Не знаю, где поселилась семья Хенига и как она жила последующие долгие, томительные, трудные годы. Знаю только, что Георг Хениг играл на контрабасе в придворном оркестре, что он делал великолепные скрипки и что его окружало множество учеников — один другого талантливее. Знаю также, что тогда закладывались основы болгарской школы скрипичных мастеров.

Но ты, Георг Хениг, был ли ты счастлив? Почему не вернулся в родную Чехию, к брату Антону, о котором ты мне столько рассказывал? Там вокруг родового замка простирались зеленые луга, и по зеленым этим лугам гуляли буйные кони, тонкий запах волнистого клена и лака стоял в твоей мастерской, где тихая Боженка смотрела на тебя с любовью — ну и что из того, что у вас не было детей, если на твоих скрипках играли по всей Европе?

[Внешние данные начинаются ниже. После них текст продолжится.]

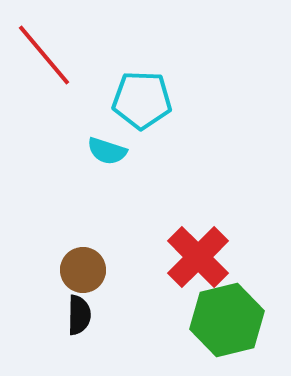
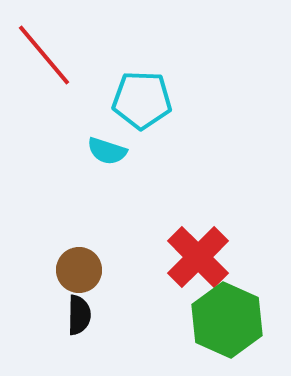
brown circle: moved 4 px left
green hexagon: rotated 22 degrees counterclockwise
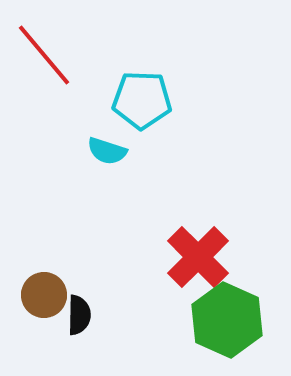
brown circle: moved 35 px left, 25 px down
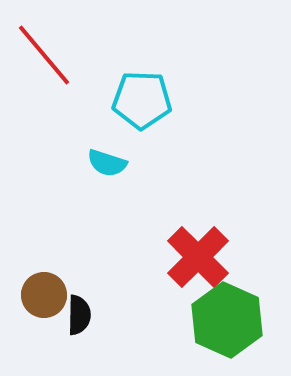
cyan semicircle: moved 12 px down
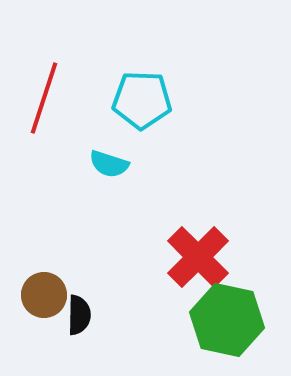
red line: moved 43 px down; rotated 58 degrees clockwise
cyan semicircle: moved 2 px right, 1 px down
green hexagon: rotated 12 degrees counterclockwise
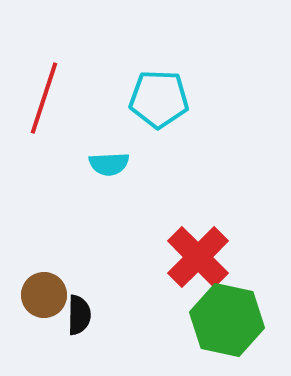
cyan pentagon: moved 17 px right, 1 px up
cyan semicircle: rotated 21 degrees counterclockwise
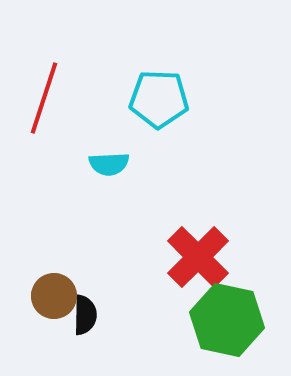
brown circle: moved 10 px right, 1 px down
black semicircle: moved 6 px right
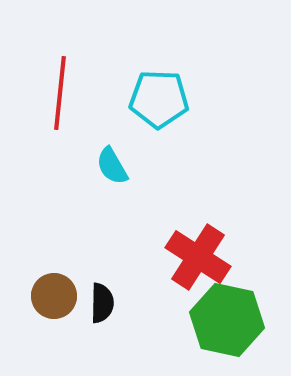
red line: moved 16 px right, 5 px up; rotated 12 degrees counterclockwise
cyan semicircle: moved 3 px right, 2 px down; rotated 63 degrees clockwise
red cross: rotated 12 degrees counterclockwise
black semicircle: moved 17 px right, 12 px up
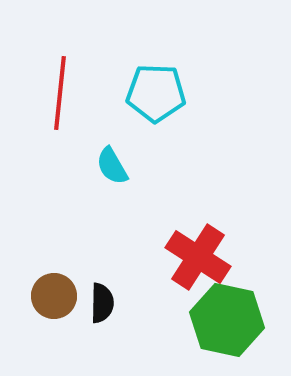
cyan pentagon: moved 3 px left, 6 px up
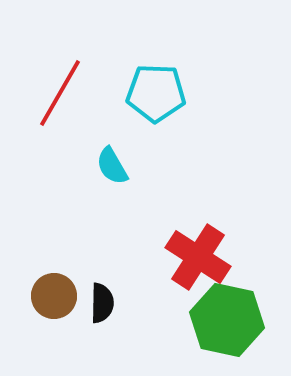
red line: rotated 24 degrees clockwise
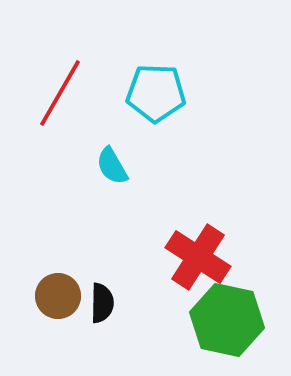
brown circle: moved 4 px right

Не буду доискиваться ни почему ты остался, ни как пережил мучительные годы. Ни какие обиды и огорчения довелось тебе перенести. Главное, что ты остался.

* * *

Наверное, было воскресенье, потому что отец мой бывал свободен только по воскресеньям. Остальные дни недели заполняли репетиции и спектакли в Музыкальном театре. Когда не было репетиций и спектаклей, он ходил куда-нибудь подхалтурить, ведь мы были бедны. Мать, которую никуда не брали на работу, была надомницей. Пришивала на старой машинке «Зингер» воротнички к рубашкам. Пользы от этого особой не было, но у матери от этого занятия постоянно было плохое настроение.

Порой, когда настроение окончательно портилось, она застывала, закусив нитку зубами и глядя пустым взглядом поверх машинки. Нога ее продолжала вхолостую нажимать на педаль. В такие минуты она вела воображаемый поединок с семьей Медаровых.